Di più: l’amore che supera ogni pregiudizio, sorpassa insignificanti questioni di sesso e di diversità sociale (l’uno barbiere, avvocato l’altro) per affermarsi come unico e irripetibile, eppure sotterraneo e invisibile. Sulla scena il solo Filippo Luna – che ha pure curato la regia – ripercorre l’amore “omosessuale” tra Nardino, barbiere figlio di barbiere, e l’avvocato Manue’ – una storia nata all’inizio degli anni Sessanta (in cui la vicenda è ambientata) sulle note di quelle “mille bolle blu” di Mina che i due “sentono dentro le vene” – a fare da sottofondo, insieme ad altri successi dell’epoca. Proprio davanti al “cenere muto” di Emanuele – bellissimo anche da morto, nonostante la malattia “che se l’è mangiato” – Nardino scandisce le tappe di una passione incontenibile (e inconcepibile per gli “altri”): l’incontro, il contatto, l’inimmaginabile coinvolgimento, l’innamoramento inatteso, la passione del cuore e dei corpi, la gelosia e le nevrosi di una coppia normale, la scoperta di un “altrove” intimissimo e celato insieme allo sforzo per coprire, attraverso la facciata normalizzatrice di moglie e figli, un amore “troppo bello e troppo pesante”. E il contraltare della parlata sulla scena è anche quello della narrazione: se l’italiano diventa l’espressione della ragione, il dialetto palermitano rivela invece quella viscerale dell’istinto e della carne, dell’affetto e della condivisione. A dominare la scena – su cui campeggia una felice foto in bianco e nero, complice di una giovinezza dai garretti ormai recisi – una vecchia sedia da barbiere, che per tutti i cinquanta brucianti minuti dello spettacolo diventa l’altare su cui Nardino celebra Manue’ ma che si trasforma, nel corso straziante del rimpianto, ora in alcova, ora in confessionale, in camera di risonanza e delle meraviglie di un lontanissimo mondo di borgata, lì dove oggi esistono solo parrucchieri da uomo: Totò Rizzo appartiene ad una generazione che conosce benissimo gli universi che quei luoghi sapevano squadernare e ce li restituisce senza i facili sentimentalismi di una operazione puramente vintage, raccogliendola proprio da una storia vera (contenuta nel volume “Muore lentamente chi evita una passione”) e resa con una discrezione, con una delicatezza rabbiosa e tenera ad un tempo, grazie alla forza di una scrittura ad un altissimo grado di fascinazione.

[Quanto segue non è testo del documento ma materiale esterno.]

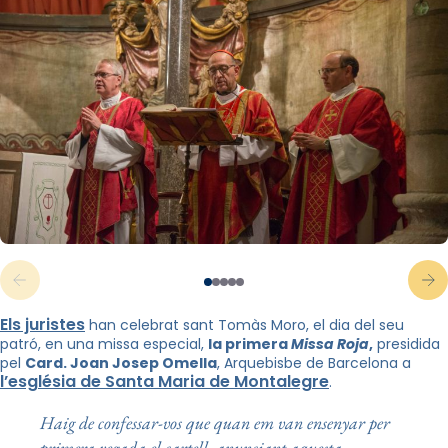
Els juristes
han celebrat sant Tomàs Moro, el dia del seu
patró, en una missa especial,
la primera
Missa Roja
,
presidida
pel
Card. Joan Josep Omella
, Arquebisbe de Barcelona a
l’església de Santa Maria de Montalegre
.
Haig de confessar-vos que quan em van ensenyar per
primera vegada el cartell anunciant aquesta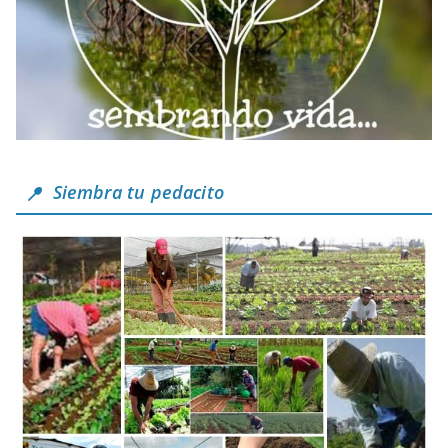
Siembra tu pedacito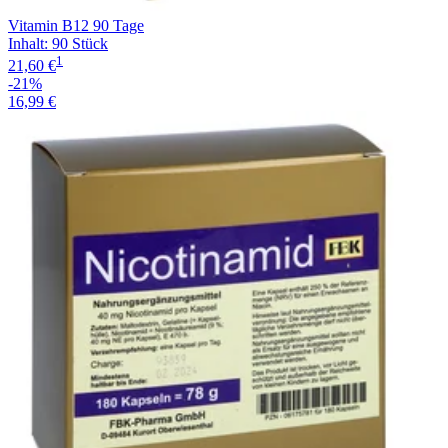
Vitamin B12 90 Tage
Inhalt
:
90 Stück
1
21,60 €
-21%
16,99 €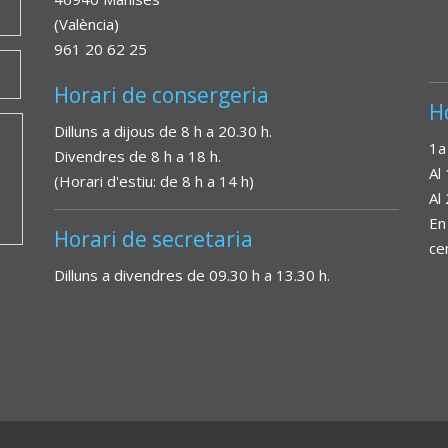
(València)
961 20 62 25
Horari de consergeria
H
Dilluns a dijous de 8 h a 20.30 h.
1a
Divendres de 8 h a 18 h.
Al
(Horari d'estiu: de 8 h a 14 h)
Al
En
Horari de secretaria
ce
Dilluns a divendres de 09.30 h a 13.30 h.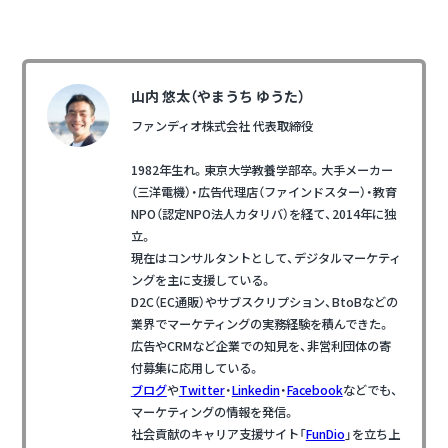
山内 悠太（やまうち ゆうた）
ファンディオ株式会社 代表取締役
1982年生れ。東京大学教養学部卒。大手メーカー
（三洋電機）・広告代理店（ファインドスター）・教育
NPO（認定NPO法人カタリバ）を経て、2014年に独
立。
現在はコンサルタントとして、デジタルマーケティ
ングを主に支援している。
D2C（EC通販）やサブスクリプション、BtoBなどの
業界でマーケティングの実務経験を積んできた。
広告やCRMなど企業での知見を、非営利団体の寄
付募集に応用している。
ブログ
や
Twitter
・
Linkedin
・
Facebook
などでも、
マーケティングの情報を発信。
社会貢献のキャリア支援サイト「
FunDio
」を立ち上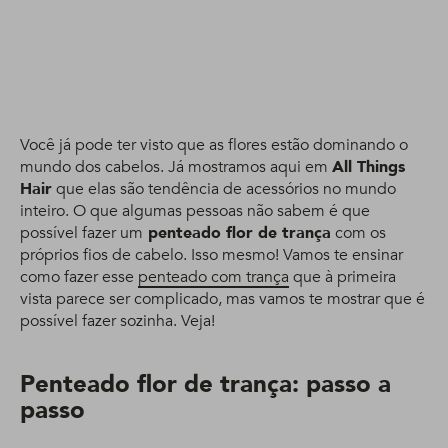
Você já pode ter visto que as flores estão dominando o
mundo dos cabelos. Já mostramos aqui em
All Things
Hair
que elas são tendência de acessórios no mundo
inteiro. O que algumas pessoas não sabem é que
possível fazer um
penteado flor de trança
com os
próprios fios de cabelo. Isso mesmo! Vamos te ensinar
como fazer esse
penteado com trança
que à primeira
vista parece ser complicado, mas vamos te mostrar que é
possível fazer sozinha. Veja!
Penteado flor de trança: passo a
passo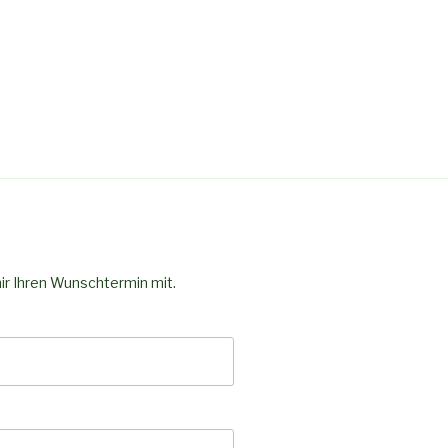
mir Ihren Wunschtermin mit.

Tra sfumature, lozioni e gli stralci di una vita vissuta visceralmente l’uno all’ombra dell’altro, Filippo Luna – una interpretazione letteralmente magistrale, e per tutti gli undici anni di repliche – esplora con inesausta energia gli abissi dell’amore, tutte le sfumature della disperazione, delle insicurezze, della passione e del desiderio. E i suoi movimenti sulla scena, costituiscono il sonoro gestuale di una scrittura calda e corposa, violenta e sincera, insieme allo strazio terribile di un’assenza della quale resta, accanto alla traccia di un profumo e di un mazzo di fiori, solo il tanfo terribile della morte e di una solitudine irreparabile. Si replica stasera ore 18.